Provided records =>
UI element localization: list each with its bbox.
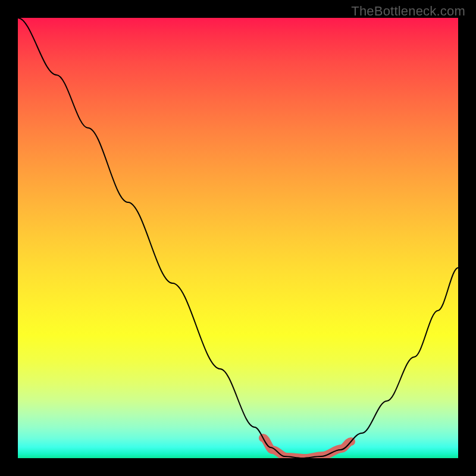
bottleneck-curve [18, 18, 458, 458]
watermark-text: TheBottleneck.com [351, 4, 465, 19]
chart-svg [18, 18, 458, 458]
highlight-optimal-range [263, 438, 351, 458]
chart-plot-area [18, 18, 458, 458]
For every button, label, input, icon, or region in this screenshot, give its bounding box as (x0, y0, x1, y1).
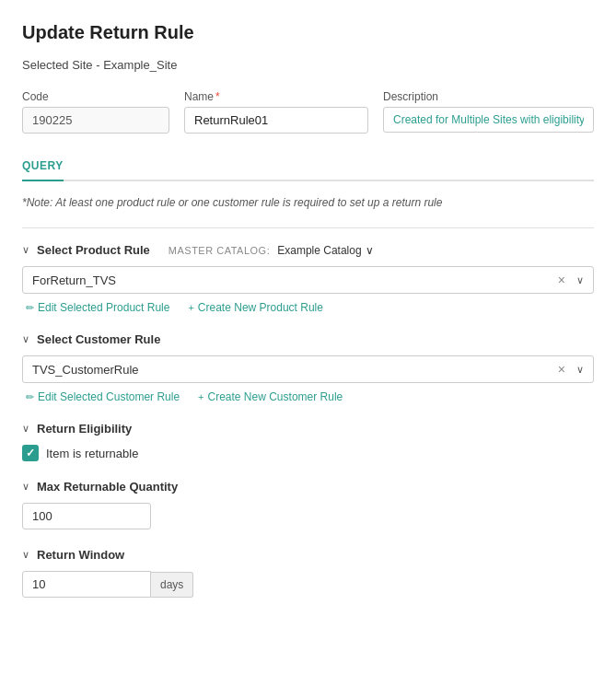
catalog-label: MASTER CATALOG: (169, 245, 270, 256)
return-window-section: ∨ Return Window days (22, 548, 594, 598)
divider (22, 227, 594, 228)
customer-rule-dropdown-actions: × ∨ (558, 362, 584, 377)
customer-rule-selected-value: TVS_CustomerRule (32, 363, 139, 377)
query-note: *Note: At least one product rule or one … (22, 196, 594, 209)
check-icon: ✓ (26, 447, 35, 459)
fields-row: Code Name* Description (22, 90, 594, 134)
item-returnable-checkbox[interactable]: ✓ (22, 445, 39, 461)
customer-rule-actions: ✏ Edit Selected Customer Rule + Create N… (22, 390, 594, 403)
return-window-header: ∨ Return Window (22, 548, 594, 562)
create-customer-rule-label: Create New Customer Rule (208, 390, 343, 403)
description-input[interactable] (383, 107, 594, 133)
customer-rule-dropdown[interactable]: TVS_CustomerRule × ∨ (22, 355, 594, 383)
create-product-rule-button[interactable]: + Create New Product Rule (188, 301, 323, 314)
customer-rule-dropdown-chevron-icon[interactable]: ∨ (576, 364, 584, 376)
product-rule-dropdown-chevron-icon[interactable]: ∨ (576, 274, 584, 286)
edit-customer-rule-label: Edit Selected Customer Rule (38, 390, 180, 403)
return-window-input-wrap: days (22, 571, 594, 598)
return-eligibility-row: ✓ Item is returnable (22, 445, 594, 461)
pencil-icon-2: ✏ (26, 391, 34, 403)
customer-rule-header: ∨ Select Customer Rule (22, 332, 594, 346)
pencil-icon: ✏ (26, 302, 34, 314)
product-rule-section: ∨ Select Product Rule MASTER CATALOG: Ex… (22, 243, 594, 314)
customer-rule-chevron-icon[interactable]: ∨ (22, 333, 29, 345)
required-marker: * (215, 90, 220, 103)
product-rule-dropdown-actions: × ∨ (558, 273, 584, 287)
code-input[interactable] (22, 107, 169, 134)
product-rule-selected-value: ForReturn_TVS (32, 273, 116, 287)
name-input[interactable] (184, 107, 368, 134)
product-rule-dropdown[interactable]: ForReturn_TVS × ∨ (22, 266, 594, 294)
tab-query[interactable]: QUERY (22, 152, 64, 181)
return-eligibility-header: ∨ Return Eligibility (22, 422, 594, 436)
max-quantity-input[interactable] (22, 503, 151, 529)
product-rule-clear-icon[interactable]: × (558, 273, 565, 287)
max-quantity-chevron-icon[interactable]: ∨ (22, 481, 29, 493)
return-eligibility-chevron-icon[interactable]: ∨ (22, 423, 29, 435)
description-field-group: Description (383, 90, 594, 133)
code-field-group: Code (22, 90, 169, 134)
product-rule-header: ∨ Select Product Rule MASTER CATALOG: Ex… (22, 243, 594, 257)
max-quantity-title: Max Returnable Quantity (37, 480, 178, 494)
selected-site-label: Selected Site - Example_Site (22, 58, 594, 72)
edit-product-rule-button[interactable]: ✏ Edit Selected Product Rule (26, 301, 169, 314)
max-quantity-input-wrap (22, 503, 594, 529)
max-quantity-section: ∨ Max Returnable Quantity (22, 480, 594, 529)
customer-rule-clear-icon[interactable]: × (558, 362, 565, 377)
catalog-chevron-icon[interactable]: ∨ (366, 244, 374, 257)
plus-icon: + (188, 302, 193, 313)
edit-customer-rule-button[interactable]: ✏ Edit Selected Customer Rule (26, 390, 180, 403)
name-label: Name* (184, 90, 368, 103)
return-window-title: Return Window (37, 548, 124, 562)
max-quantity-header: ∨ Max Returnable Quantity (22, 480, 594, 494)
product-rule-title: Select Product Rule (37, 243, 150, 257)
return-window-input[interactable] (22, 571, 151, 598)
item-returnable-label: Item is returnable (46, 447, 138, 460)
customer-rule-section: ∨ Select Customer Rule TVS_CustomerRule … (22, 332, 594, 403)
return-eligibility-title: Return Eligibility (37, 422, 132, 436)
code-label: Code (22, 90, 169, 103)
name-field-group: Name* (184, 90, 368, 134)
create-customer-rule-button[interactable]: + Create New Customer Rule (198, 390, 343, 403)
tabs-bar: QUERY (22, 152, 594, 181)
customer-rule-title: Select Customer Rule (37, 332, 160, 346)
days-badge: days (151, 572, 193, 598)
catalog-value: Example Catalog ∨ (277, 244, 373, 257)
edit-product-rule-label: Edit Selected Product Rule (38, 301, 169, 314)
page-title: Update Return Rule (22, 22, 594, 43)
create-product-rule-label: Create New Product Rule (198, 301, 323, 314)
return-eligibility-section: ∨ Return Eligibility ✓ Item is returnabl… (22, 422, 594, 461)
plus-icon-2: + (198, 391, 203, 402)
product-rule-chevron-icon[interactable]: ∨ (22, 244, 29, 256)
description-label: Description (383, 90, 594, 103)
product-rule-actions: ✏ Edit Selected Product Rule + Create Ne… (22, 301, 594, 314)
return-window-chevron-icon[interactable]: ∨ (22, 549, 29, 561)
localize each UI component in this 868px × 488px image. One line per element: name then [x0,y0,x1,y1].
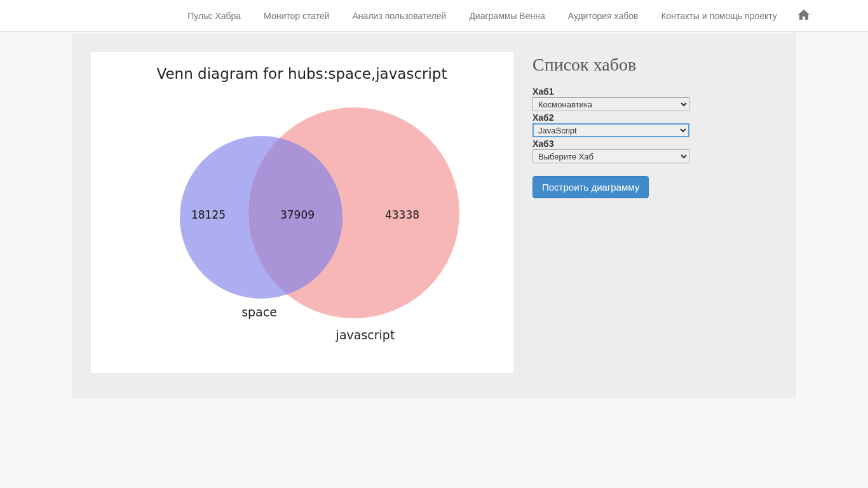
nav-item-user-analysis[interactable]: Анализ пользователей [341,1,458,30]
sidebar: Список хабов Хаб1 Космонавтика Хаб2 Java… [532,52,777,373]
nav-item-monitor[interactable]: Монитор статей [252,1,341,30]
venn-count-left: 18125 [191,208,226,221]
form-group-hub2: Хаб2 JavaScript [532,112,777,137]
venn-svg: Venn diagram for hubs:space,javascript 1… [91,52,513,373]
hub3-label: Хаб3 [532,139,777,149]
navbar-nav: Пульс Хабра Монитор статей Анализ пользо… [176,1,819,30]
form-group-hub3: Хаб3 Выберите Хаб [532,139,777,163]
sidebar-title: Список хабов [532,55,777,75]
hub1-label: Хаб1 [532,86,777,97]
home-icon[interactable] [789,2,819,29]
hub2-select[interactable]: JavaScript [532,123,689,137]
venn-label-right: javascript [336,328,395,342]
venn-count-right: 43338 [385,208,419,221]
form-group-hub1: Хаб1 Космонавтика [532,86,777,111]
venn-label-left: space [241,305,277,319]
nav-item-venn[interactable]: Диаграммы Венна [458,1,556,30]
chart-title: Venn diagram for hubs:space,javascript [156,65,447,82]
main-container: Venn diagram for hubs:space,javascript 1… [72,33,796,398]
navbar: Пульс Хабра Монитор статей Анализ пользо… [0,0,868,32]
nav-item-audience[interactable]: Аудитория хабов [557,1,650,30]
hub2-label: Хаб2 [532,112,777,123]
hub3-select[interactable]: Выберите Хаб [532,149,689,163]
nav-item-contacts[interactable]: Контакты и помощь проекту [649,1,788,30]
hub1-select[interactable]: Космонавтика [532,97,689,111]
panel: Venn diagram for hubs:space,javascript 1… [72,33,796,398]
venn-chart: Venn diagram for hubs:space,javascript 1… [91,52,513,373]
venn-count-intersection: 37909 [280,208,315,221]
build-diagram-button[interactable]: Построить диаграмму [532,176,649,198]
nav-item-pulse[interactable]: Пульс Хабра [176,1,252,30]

Action item => All of the lines above must be repeated without alteration, though the pictures are to be excluded.

Task answer =>
UI element localization: list each with its bbox.
bottleneck-curve [18, 18, 458, 458]
watermark-text: TheBottleneck.com [351, 4, 465, 19]
chart-svg [18, 18, 458, 458]
highlight-optimal-range [263, 438, 351, 458]
chart-plot-area [18, 18, 458, 458]
For every button, label, input, icon, or region in this screenshot, give its bounding box as (x0, y0, x1, y1).
catalog-label: MASTER CATALOG: (169, 245, 270, 256)
return-window-section: ∨ Return Window days (22, 548, 594, 598)
divider (22, 227, 594, 228)
customer-rule-dropdown-actions: × ∨ (558, 362, 584, 377)
customer-rule-selected-value: TVS_CustomerRule (32, 363, 139, 377)
query-note: *Note: At least one product rule or one … (22, 196, 594, 209)
check-icon: ✓ (26, 447, 35, 459)
fields-row: Code Name* Description (22, 90, 594, 134)
item-returnable-checkbox[interactable]: ✓ (22, 445, 39, 461)
customer-rule-actions: ✏ Edit Selected Customer Rule + Create N… (22, 390, 594, 403)
return-window-header: ∨ Return Window (22, 548, 594, 562)
create-customer-rule-label: Create New Customer Rule (208, 390, 343, 403)
description-input[interactable] (383, 107, 594, 133)
customer-rule-dropdown[interactable]: TVS_CustomerRule × ∨ (22, 355, 594, 383)
create-product-rule-button[interactable]: + Create New Product Rule (188, 301, 323, 314)
customer-rule-dropdown-chevron-icon[interactable]: ∨ (576, 364, 584, 376)
product-rule-dropdown-chevron-icon[interactable]: ∨ (576, 274, 584, 286)
edit-customer-rule-label: Edit Selected Customer Rule (38, 390, 180, 403)
return-window-input-wrap: days (22, 571, 594, 598)
return-eligibility-row: ✓ Item is returnable (22, 445, 594, 461)
pencil-icon-2: ✏ (26, 391, 34, 403)
customer-rule-header: ∨ Select Customer Rule (22, 332, 594, 346)
pencil-icon: ✏ (26, 302, 34, 314)
product-rule-section: ∨ Select Product Rule MASTER CATALOG: Ex… (22, 243, 594, 314)
customer-rule-chevron-icon[interactable]: ∨ (22, 333, 29, 345)
required-marker: * (215, 90, 220, 103)
product-rule-dropdown-actions: × ∨ (558, 273, 584, 287)
code-input[interactable] (22, 107, 169, 134)
product-rule-selected-value: ForReturn_TVS (32, 273, 116, 287)
name-input[interactable] (184, 107, 368, 134)
product-rule-dropdown[interactable]: ForReturn_TVS × ∨ (22, 266, 594, 294)
tab-query[interactable]: QUERY (22, 152, 64, 181)
return-eligibility-header: ∨ Return Eligibility (22, 422, 594, 436)
max-quantity-input[interactable] (22, 503, 151, 529)
product-rule-clear-icon[interactable]: × (558, 273, 565, 287)
max-quantity-chevron-icon[interactable]: ∨ (22, 481, 29, 493)
return-eligibility-chevron-icon[interactable]: ∨ (22, 423, 29, 435)
description-field-group: Description (383, 90, 594, 133)
code-field-group: Code (22, 90, 169, 134)
product-rule-header: ∨ Select Product Rule MASTER CATALOG: Ex… (22, 243, 594, 257)
max-quantity-title: Max Returnable Quantity (37, 480, 178, 494)
selected-site-label: Selected Site - Example_Site (22, 58, 594, 72)
edit-product-rule-button[interactable]: ✏ Edit Selected Product Rule (26, 301, 169, 314)
max-quantity-input-wrap (22, 503, 594, 529)
max-quantity-section: ∨ Max Returnable Quantity (22, 480, 594, 529)
customer-rule-clear-icon[interactable]: × (558, 362, 565, 377)
catalog-chevron-icon[interactable]: ∨ (366, 244, 374, 257)
plus-icon: + (188, 302, 193, 313)
edit-customer-rule-button[interactable]: ✏ Edit Selected Customer Rule (26, 390, 180, 403)
name-label: Name* (184, 90, 368, 103)
return-window-title: Return Window (37, 548, 124, 562)
max-quantity-header: ∨ Max Returnable Quantity (22, 480, 594, 494)
product-rule-title: Select Product Rule (37, 243, 150, 257)
return-window-input[interactable] (22, 571, 151, 598)
item-returnable-label: Item is returnable (46, 447, 138, 460)
customer-rule-section: ∨ Select Customer Rule TVS_CustomerRule … (22, 332, 594, 403)
return-eligibility-title: Return Eligibility (37, 422, 132, 436)
code-label: Code (22, 90, 169, 103)
name-field-group: Name* (184, 90, 368, 134)
create-customer-rule-button[interactable]: + Create New Customer Rule (198, 390, 343, 403)
tabs-bar: QUERY (22, 152, 594, 181)
customer-rule-title: Select Customer Rule (37, 332, 160, 346)
days-badge: days (151, 572, 193, 598)
catalog-value: Example Catalog ∨ (277, 244, 373, 257)
edit-product-rule-label: Edit Selected Product Rule (38, 301, 169, 314)
page-title: Update Return Rule (22, 22, 594, 43)
create-product-rule-label: Create New Product Rule (198, 301, 323, 314)
return-eligibility-section: ∨ Return Eligibility ✓ Item is returnabl… (22, 422, 594, 461)
plus-icon-2: + (198, 391, 203, 402)
product-rule-chevron-icon[interactable]: ∨ (22, 244, 29, 256)
description-label: Description (383, 90, 594, 103)
product-rule-actions: ✏ Edit Selected Product Rule + Create Ne… (22, 301, 594, 314)
return-window-chevron-icon[interactable]: ∨ (22, 549, 29, 561)
localize each UI component in this 868px × 488px image. One line per element: name then [x0,y0,x1,y1].
nav-item-user-analysis[interactable]: Анализ пользователей [341,1,458,30]
sidebar: Список хабов Хаб1 Космонавтика Хаб2 Java… [532,52,777,373]
nav-item-monitor[interactable]: Монитор статей [252,1,341,30]
venn-count-left: 18125 [191,208,226,221]
form-group-hub2: Хаб2 JavaScript [532,112,777,137]
venn-svg: Venn diagram for hubs:space,javascript 1… [91,52,513,373]
hub3-label: Хаб3 [532,139,777,149]
navbar-nav: Пульс Хабра Монитор статей Анализ пользо… [176,1,819,30]
form-group-hub3: Хаб3 Выберите Хаб [532,139,777,163]
sidebar-title: Список хабов [532,55,777,75]
hub1-label: Хаб1 [532,86,777,97]
home-icon[interactable] [789,2,819,29]
hub2-select[interactable]: JavaScript [532,123,689,137]
venn-label-right: javascript [336,328,395,342]
venn-count-right: 43338 [385,208,419,221]
form-group-hub1: Хаб1 Космонавтика [532,86,777,111]
venn-label-left: space [241,305,277,319]
nav-item-venn[interactable]: Диаграммы Венна [458,1,556,30]
chart-title: Venn diagram for hubs:space,javascript [156,65,447,82]
main-container: Venn diagram for hubs:space,javascript 1… [72,33,796,398]
navbar: Пульс Хабра Монитор статей Анализ пользо… [0,0,868,32]
nav-item-audience[interactable]: Аудитория хабов [557,1,650,30]
hub2-label: Хаб2 [532,112,777,123]
hub3-select[interactable]: Выберите Хаб [532,149,689,163]
nav-item-contacts[interactable]: Контакты и помощь проекту [649,1,788,30]
hub1-select[interactable]: Космонавтика [532,97,689,111]
panel: Venn diagram for hubs:space,javascript 1… [72,33,796,398]
venn-chart: Venn diagram for hubs:space,javascript 1… [91,52,513,373]
venn-count-intersection: 37909 [280,208,315,221]
build-diagram-button[interactable]: Построить диаграмму [532,176,649,198]
nav-item-pulse[interactable]: Пульс Хабра [176,1,252,30]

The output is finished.